Enzymatic O-methylation consists of the transfer of the methyl group of a common co-substrate such as S-adenosyl-L-methionine (AdoMet) to the hydroxyl group of an acceptor molecule. This process is catalyzed by an O-methyltransferase (OMT) [EC 2.1.1.6.x], a group of enzymes that methylate a wide range of compounds with a high degree of selectivity [57, 58]. These enzymes are present in diverse organisms, including bacteria, fungi, plants and mammals.
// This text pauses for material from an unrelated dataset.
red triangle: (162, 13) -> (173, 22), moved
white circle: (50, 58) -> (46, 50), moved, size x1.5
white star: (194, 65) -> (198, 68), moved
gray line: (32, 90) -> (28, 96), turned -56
However, a few OMTs have been shown to be multifunctional enzymes that catalyze the methylation of structurally related compounds such as phenylpropanoids and flavonoids [5963]. In plants, O-methyltransferases constitute a large family of enzymes. Novel OMT-like gene sequences have been reported using a framework phylogenetic tree encompassing 61 biochemically characterized plant OMT protein sequences for improved prediction of their putative function [64]. In order to identify OMT-like sequences, these proteins were used as reference in a BLAST similarity search (e-value 10−06) against the L. williamsii unigene dataset. A total of eleven OMT-like sequences (unigenes UN00812, UN01722, UN01870, UN02190, UN02462, UN02547, UN03053, UN03207, UN05101, UN06792 and UN28302), in which the CDS for the O-methyltransferase conserved domain (PF00891) was present, were found in the peyote transcriptome database. To identify the coding sequences in their correct open reading frames, these peyote unigenes were aligned based on their corresponding amino acid translations against their best-blast-hits homologs (Additional file 9). With only two exceptions (UN28302 and UN06792), these unigenes contain complete (or almost complete) coding sequences. A phylogenetic tree was generated in which the proteins derived from these peyote CDS and their homologs were included (Fig. 5).
Fig. 5

Expression patterns of OMT peyote unigenes and the phylogenetic relationships of their deduced proteins with those from various other plant species. a Phylogenetic relationship of plant OMTs. b Expression profile of OMTs genes in buttons and roots of L. williamsii plants

The phylogenetic structure of the L. williamsii OMT gene family was similar to that previously reported by Lam et al. [64]. Two distinct monophyletic lineages were recognized (A and B, respectively), one of which (clade B), includes three sister clades (BI-BIII). With only one exception (clade BIII), the remaining clades contain at least one putative OMT identified in the peyote transcriptome (Fig. 5). Clade A contains plant OMTs with S-adenosyl-L-methionine (SAM) dependent methyltransferase activity, which acts on a diverse group of metabolites including salicylic acid, benzoic acid and indole-3-acetic acid (IAA) (identified in the species Clarkia breweri, Antirrhinum majus and Arabidopsis thaliana, respectively) [6567].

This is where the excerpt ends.